Start of Block
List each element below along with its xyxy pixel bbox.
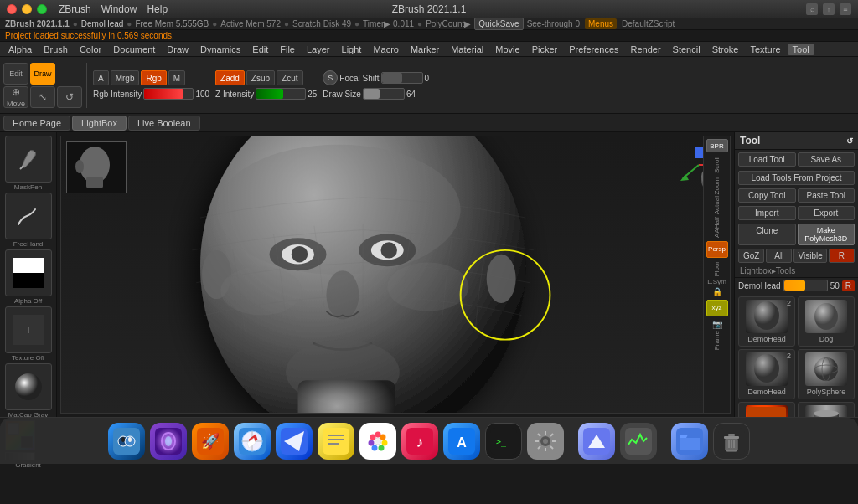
menu-brush[interactable]: Brush <box>39 44 73 55</box>
visible-button[interactable]: Visible <box>793 249 826 263</box>
l-sym-button[interactable]: L.Sym <box>707 278 726 285</box>
dock-activity-monitor[interactable] <box>620 423 657 460</box>
menu-preferences[interactable]: Preferences <box>564 44 623 55</box>
menu-texture[interactable]: Texture <box>745 44 785 55</box>
app-menu-zbrush[interactable]: ZBrush <box>59 3 91 15</box>
xyz-button[interactable]: xyz <box>706 300 728 316</box>
close-button[interactable] <box>7 4 17 14</box>
tab-live-boolean[interactable]: Live Boolean <box>128 116 200 131</box>
export-button[interactable]: Export <box>798 206 855 220</box>
maximize-button[interactable] <box>37 4 47 14</box>
zcut-button[interactable]: Zcut <box>277 70 302 85</box>
menu-tool[interactable]: Tool <box>788 44 814 55</box>
scale-button[interactable]: ⤡ <box>30 86 55 108</box>
tool-item-demohead2[interactable]: 2 DemoHead <box>738 349 795 399</box>
dock-terminal[interactable]: >_ <box>485 423 522 460</box>
symmetry-button[interactable]: S <box>323 70 338 85</box>
clone-button[interactable]: Clone <box>738 224 796 245</box>
viewport[interactable]: BPR Scroll Zoom Actual AAHalf Persp Floo… <box>60 136 731 414</box>
tab-homepage[interactable]: Home Page <box>3 116 70 131</box>
menu-layer[interactable]: Layer <box>302 44 335 55</box>
make-polymesh-button[interactable]: Make PolyMesh3D <box>798 224 855 245</box>
goz-button[interactable]: GoZ <box>738 249 764 263</box>
dock-safari[interactable] <box>234 423 271 460</box>
aahalf-button[interactable]: AAHalf <box>713 217 721 238</box>
draw-size-slider[interactable] <box>363 88 405 100</box>
dock-music[interactable]: ♪ <box>401 423 438 460</box>
frame-button[interactable]: Frame <box>713 331 721 350</box>
lightbox-label[interactable]: Lightbox▸Tools <box>735 265 858 278</box>
actual-button[interactable]: Actual <box>713 196 721 214</box>
search-icon[interactable]: ⌕ <box>806 3 818 15</box>
tool-item-demohead1[interactable]: 2 DemoHead <box>738 296 795 347</box>
menu-stencil[interactable]: Stencil <box>668 44 706 55</box>
tab-lightbox[interactable]: LightBox <box>72 116 127 131</box>
reset-icon[interactable]: ↺ <box>846 136 853 146</box>
paste-tool-button[interactable]: Paste Tool <box>798 188 855 203</box>
move-button[interactable]: ⊕ Move <box>3 86 28 108</box>
a-button[interactable]: A <box>93 70 109 85</box>
tool-item-cylinder3d[interactable]: Cylinder3D <box>798 402 855 417</box>
matcap-box[interactable] <box>5 363 52 410</box>
tool-item-polysphere[interactable]: PolySphere <box>798 349 855 399</box>
zsub-button[interactable]: Zsub <box>246 70 275 85</box>
tool-item-simplebrush[interactable]: S SimpleBrush <box>738 402 795 417</box>
freehand-box[interactable] <box>5 193 52 239</box>
dock-stickies[interactable] <box>318 423 354 460</box>
m-button[interactable]: M <box>168 70 185 85</box>
menu-movie[interactable]: Movie <box>490 44 525 55</box>
rgb-intensity-slider[interactable] <box>143 88 194 100</box>
mrgb-button[interactable]: Mrgb <box>111 70 140 85</box>
menu-alpha[interactable]: Alpha <box>3 44 37 55</box>
mask-pen-brush[interactable] <box>5 136 52 183</box>
alpha-selector[interactable]: Alpha Off <box>5 249 52 305</box>
copy-tool-button[interactable]: Copy Tool <box>738 188 796 203</box>
minimize-button[interactable] <box>22 4 32 14</box>
draw-button[interactable]: Draw <box>30 63 55 85</box>
menu-icon[interactable]: ≡ <box>840 3 851 15</box>
quicksave-button[interactable]: QuickSave <box>474 18 523 30</box>
all-button[interactable]: All <box>766 249 792 263</box>
demohead-slider[interactable] <box>783 280 828 291</box>
dock-folder[interactable] <box>671 423 708 460</box>
menu-light[interactable]: Light <box>337 44 367 55</box>
app-menu-help[interactable]: Help <box>147 3 168 15</box>
rotate-button[interactable]: ↺ <box>57 86 82 108</box>
menu-draw[interactable]: Draw <box>162 44 194 55</box>
bpr-button[interactable]: BPR <box>706 139 728 152</box>
menu-document[interactable]: Document <box>108 44 160 55</box>
dock-trash[interactable] <box>713 423 750 460</box>
menu-macro[interactable]: Macro <box>368 44 404 55</box>
menu-picker[interactable]: Picker <box>527 44 563 55</box>
scroll-button[interactable]: Scroll <box>713 154 721 176</box>
persp-button[interactable]: Persp <box>706 241 728 258</box>
menu-render[interactable]: Render <box>626 44 666 55</box>
app-menu-window[interactable]: Window <box>101 3 137 15</box>
dock-finder[interactable] <box>108 423 145 460</box>
lock-icon[interactable]: 🔒 <box>712 287 722 296</box>
menu-marker[interactable]: Marker <box>406 44 444 55</box>
z-intensity-slider[interactable] <box>256 88 306 100</box>
freehand-brush[interactable]: FreeHand <box>5 193 52 248</box>
dock-photos[interactable] <box>359 423 396 460</box>
save-as-button[interactable]: Save As <box>798 152 855 167</box>
load-from-project-button[interactable]: Load Tools From Project <box>738 171 855 185</box>
alpha-box[interactable] <box>5 249 52 296</box>
dock-preferences[interactable] <box>527 423 564 460</box>
brush-selector[interactable]: MaskPen <box>5 136 52 191</box>
zoom-button[interactable]: Zoom <box>713 177 721 194</box>
menu-material[interactable]: Material <box>446 44 488 55</box>
menus-button[interactable]: Menus <box>585 18 617 29</box>
rgb-button[interactable]: Rgb <box>141 70 166 85</box>
share-icon[interactable]: ↑ <box>823 3 835 15</box>
focal-shift-slider[interactable] <box>381 72 423 84</box>
dock-launchpad2[interactable] <box>578 423 615 460</box>
menu-file[interactable]: File <box>275 44 300 55</box>
dock-launchpad[interactable]: 🚀 <box>192 423 229 460</box>
camera-icon[interactable]: 📷 <box>712 320 722 329</box>
import-button[interactable]: Import <box>738 206 796 220</box>
load-tool-button[interactable]: Load Tool <box>738 152 796 167</box>
menu-stroke[interactable]: Stroke <box>707 44 744 55</box>
dock-siri[interactable] <box>150 423 187 460</box>
menu-dynamics[interactable]: Dynamics <box>195 44 246 55</box>
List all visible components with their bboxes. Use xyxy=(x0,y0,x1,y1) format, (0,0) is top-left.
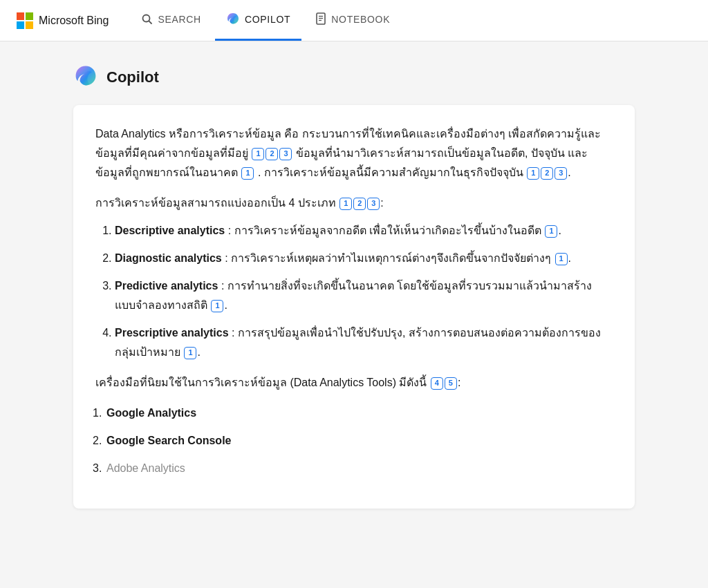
cite-2b[interactable]: 2 xyxy=(541,167,553,180)
section-title-text: การวิเคราะห์ข้อมูลสามารถแบ่งออกเป็น 4 ปร… xyxy=(95,197,336,209)
term-prescriptive: Prescriptive analytics xyxy=(115,327,229,339)
tool-item-google-search-console: Google Search Console xyxy=(106,431,613,451)
term-predictive: Predictive analytics xyxy=(115,280,218,292)
tab-notebook-label: NOTEBOOK xyxy=(331,14,390,25)
site-header: Microsoft Bing SEARCH xyxy=(0,0,708,41)
cite-2[interactable]: 2 xyxy=(266,148,278,160)
tool-item-google-analytics: Google Analytics xyxy=(106,404,613,423)
copilot-brand-header: Copilot xyxy=(73,64,635,91)
copilot-title: Copilot xyxy=(106,68,159,86)
tab-search-label: SEARCH xyxy=(158,14,201,25)
cite-t4[interactable]: 4 xyxy=(431,377,443,390)
notebook-icon xyxy=(315,12,326,27)
cite-3[interactable]: 3 xyxy=(279,148,292,160)
tab-copilot-label: COPILOT xyxy=(245,14,290,25)
tool-google-search-console: Google Search Console xyxy=(106,435,231,446)
tools-list: Google Analytics Google Search Console A… xyxy=(95,404,613,478)
tab-copilot[interactable]: COPILOT xyxy=(215,0,301,41)
answer-content: Data Analytics หรือการวิเคราะห์ข้อมูล คื… xyxy=(73,105,635,509)
intro3-text: . การวิเคราะห์ข้อมูลนี้มีความสำคัญมากในธ… xyxy=(258,167,523,178)
list-item-descriptive: Descriptive analytics : การวิเคราะห์ข้อม… xyxy=(115,221,613,240)
tool-adobe-analytics: Adobe Analytics xyxy=(106,462,185,474)
microsoft-bing-logo[interactable]: Microsoft Bing xyxy=(17,12,109,29)
cite-s3[interactable]: 3 xyxy=(367,198,380,210)
list-item-prescriptive: Prescriptive analytics : การสรุปข้อมูลเพ… xyxy=(115,323,613,362)
tool-google-analytics: Google Analytics xyxy=(106,407,196,419)
list-item-predictive: Predictive analytics : การทำนายสิ่งที่จะ… xyxy=(115,276,613,315)
main-content: Copilot Data Analytics หรือการวิเคราะห์ข… xyxy=(57,64,651,509)
main-nav: SEARCH COPILOT xyxy=(131,0,401,41)
desc-descriptive: : การวิเคราะห์ข้อมูลจากอดีต เพื่อให้เห็น… xyxy=(228,225,541,236)
tools-intro-paragraph: เครื่องมือที่นิยมใช้ในการวิเคราะห์ข้อมูล… xyxy=(95,373,613,392)
tab-search[interactable]: SEARCH xyxy=(131,0,212,41)
section-title-paragraph: การวิเคราะห์ข้อมูลสามารถแบ่งออกเป็น 4 ปร… xyxy=(95,193,613,213)
tool-item-adobe-analytics: Adobe Analytics xyxy=(106,459,613,478)
cite-pred1[interactable]: 1 xyxy=(211,300,223,312)
tools-intro-text: เครื่องมือที่นิยมใช้ในการวิเคราะห์ข้อมูล… xyxy=(95,377,427,388)
list-item-diagnostic: Diagnostic analytics : การวิเคราะห์เหตุผ… xyxy=(115,249,613,268)
cite-1b[interactable]: 1 xyxy=(241,167,254,180)
cite-s2[interactable]: 2 xyxy=(353,198,366,210)
cite-t5[interactable]: 5 xyxy=(445,377,457,390)
term-diagnostic: Diagnostic analytics xyxy=(115,252,222,264)
term-descriptive: Descriptive analytics xyxy=(115,225,225,236)
search-icon xyxy=(142,14,153,25)
cite-desc1[interactable]: 1 xyxy=(545,225,557,238)
analytics-types-list: Descriptive analytics : การวิเคราะห์ข้อม… xyxy=(95,221,613,362)
copilot-nav-icon xyxy=(226,12,240,28)
cite-3b[interactable]: 3 xyxy=(555,167,567,180)
cite-1[interactable]: 1 xyxy=(252,148,264,160)
desc-diagnostic: : การวิเคราะห์เหตุผลว่าทำไมเหตุการณ์ต่าง… xyxy=(225,252,551,264)
cite-1c[interactable]: 1 xyxy=(527,167,539,180)
intro-paragraph: Data Analytics หรือการวิเคราะห์ข้อมูล คื… xyxy=(95,124,613,182)
tab-notebook[interactable]: NOTEBOOK xyxy=(304,0,401,41)
cite-pres1[interactable]: 1 xyxy=(184,347,196,359)
svg-line-1 xyxy=(149,21,152,23)
ms-grid-icon xyxy=(17,12,33,29)
copilot-brand-icon xyxy=(73,64,98,91)
logo-text: Microsoft Bing xyxy=(39,15,109,27)
cite-s1[interactable]: 1 xyxy=(339,198,352,210)
cite-diag1[interactable]: 1 xyxy=(555,253,568,265)
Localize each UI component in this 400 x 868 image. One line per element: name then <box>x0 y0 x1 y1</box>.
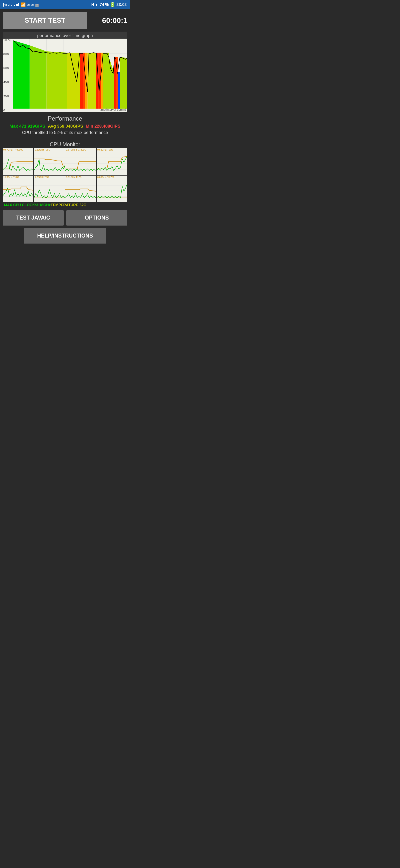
cpu-cell-1: 0.67GHz T20C <box>34 148 65 175</box>
svg-marker-16 <box>80 53 83 108</box>
cpu-cell-3: 0.63GHz T17C <box>97 148 127 175</box>
android-icon: 🤖 <box>35 3 39 7</box>
cpu-cell-header-0: 0.67GHz T-40000C <box>3 149 33 151</box>
perf-stats: Performance Max 471,919GIPS Avg 369,040G… <box>3 113 127 140</box>
cpu-cell-header-2: 0.67GHz T-27300C <box>66 149 96 151</box>
cpu-chart-1 <box>34 152 65 175</box>
main-content: START TEST 60:00:1 performance over time… <box>0 9 130 250</box>
cpu-chart-5 <box>34 180 65 202</box>
test-java-button[interactable]: TEST JAVA/C <box>3 210 64 225</box>
svg-marker-15 <box>67 53 80 108</box>
cpu-footer-clock: MAX CPU CLOCK:3.18GHz <box>4 203 51 207</box>
mail-icon2: ✉ <box>31 3 34 7</box>
y-label-40: 40% <box>3 81 11 84</box>
perf-max: Max 471,919GIPS <box>10 124 45 129</box>
status-right: N ⏵ 74 % 🔋 23:02 <box>91 2 127 7</box>
svg-marker-27 <box>118 72 120 108</box>
time-display: 23:02 <box>116 2 127 7</box>
svg-marker-28 <box>120 57 127 108</box>
svg-marker-17 <box>83 53 85 108</box>
timer-display: 60:00:1 <box>91 16 127 25</box>
y-label-20: 20% <box>3 95 11 98</box>
svg-marker-24 <box>109 57 114 108</box>
cpu-chart-6 <box>65 180 96 202</box>
svg-marker-23 <box>103 53 109 108</box>
cpu-cell-2: 0.67GHz T-27300C <box>65 148 96 175</box>
svg-marker-12 <box>13 40 30 108</box>
bottom-buttons: TEST JAVA/C OPTIONS <box>3 210 127 225</box>
y-label-80: 80% <box>3 53 11 56</box>
help-instructions-button[interactable]: HELP/INSTRUCTIONS <box>24 228 106 244</box>
perf-avg: Avg 369,040GIPS <box>48 124 83 129</box>
throttle-text: CPU throttled to 52% of its max performa… <box>3 130 127 135</box>
status-bar: VoLTE 📶 ✉ ✉ 🤖 N ⏵ 74 % 🔋 23:02 <box>0 0 130 9</box>
cpu-cell-header-7: 0.86GHz T-2730 <box>97 176 127 178</box>
x-axis-label: time(interval 10min) <box>100 108 126 111</box>
perf-values: Max 471,919GIPS Avg 369,040GIPS Min 228,… <box>3 124 127 129</box>
graph-title: performance over time graph <box>3 32 127 39</box>
graph-container: 100% 80% 60% 40% 20% 0 <box>3 39 127 112</box>
y-label-0: 0 <box>3 109 11 112</box>
signal-bars <box>14 3 19 6</box>
graph-section: performance over time graph 100% 80% 60%… <box>3 32 127 112</box>
cpu-cell-header-1: 0.67GHz T20C <box>35 149 65 151</box>
cpu-cell-4: 1.28GHz T17C <box>3 176 33 202</box>
svg-marker-18 <box>85 53 88 108</box>
battery-icon: 🔋 <box>110 2 115 7</box>
cpu-grid: 0.67GHz T-40000C 0.67GHz T20C <box>3 148 127 202</box>
cpu-cell-6: 0.61GHz T17C <box>65 176 96 202</box>
perf-label: Performance <box>3 115 127 122</box>
start-test-button[interactable]: START TEST <box>3 12 87 29</box>
cpu-cell-header-3: 0.63GHz T17C <box>97 149 127 151</box>
y-label-60: 60% <box>3 67 11 70</box>
options-button[interactable]: OPTIONS <box>66 210 127 225</box>
mail-icon: ✉ <box>27 3 30 7</box>
cpu-cell-0: 0.67GHz T-40000C <box>3 148 33 175</box>
cpu-footer: MAX CPU CLOCK:3.18GHz TEMPERATURE:52C <box>3 202 127 208</box>
svg-marker-25 <box>114 57 116 108</box>
svg-marker-14 <box>46 51 67 108</box>
cpu-footer-temp: TEMPERATURE:52C <box>51 203 86 207</box>
cpu-cell-header-6: 0.61GHz T17C <box>66 176 96 178</box>
cpu-chart-2 <box>65 152 96 175</box>
cpu-chart-0 <box>3 152 33 175</box>
wifi-icon: 📶 <box>20 2 26 7</box>
bluetooth-icon: ⏵ <box>95 3 99 7</box>
status-left: VoLTE 📶 ✉ ✉ 🤖 <box>3 2 39 7</box>
cpu-chart-3 <box>97 152 127 175</box>
cpu-monitor-title: CPU Monitor <box>3 142 127 148</box>
cpu-cell-header-5: 1.28GHz T0C <box>35 176 65 178</box>
cpu-cell-7: 0.86GHz T-2730 <box>97 176 127 202</box>
battery-percent: 74 % <box>100 2 109 7</box>
cpu-cell-header-4: 1.28GHz T17C <box>3 176 33 178</box>
help-row: HELP/INSTRUCTIONS <box>3 228 127 244</box>
svg-marker-22 <box>101 53 103 108</box>
nfc-icon: N <box>91 3 94 7</box>
cpu-chart-7 <box>97 180 127 202</box>
cpu-cell-5: 1.28GHz T0C <box>34 176 65 202</box>
perf-min: Min 228,408GIPS <box>86 124 120 129</box>
top-row: START TEST 60:00:1 <box>3 12 127 29</box>
y-axis-labels: 100% 80% 60% 40% 20% 0 <box>3 39 11 112</box>
cpu-chart-4 <box>3 180 33 202</box>
volte-badge: VoLTE <box>3 3 13 7</box>
y-label-100: 100% <box>3 39 11 42</box>
performance-chart <box>3 39 127 112</box>
svg-marker-13 <box>30 45 47 108</box>
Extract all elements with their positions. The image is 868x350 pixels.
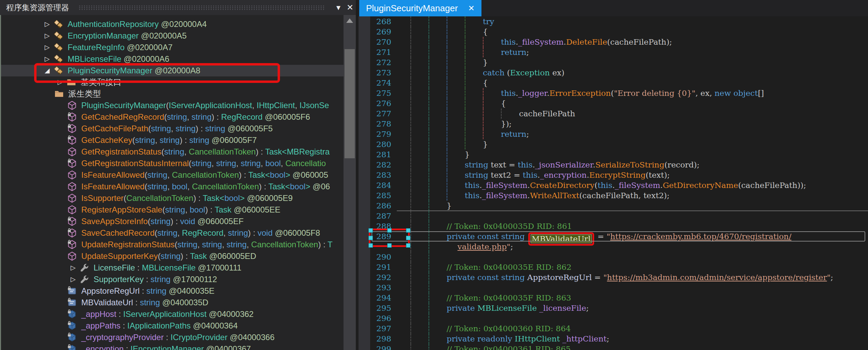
End of Block
Your goal - Give the number of lines in the listing above that contain "chart", and nothing else.

Task answer - 9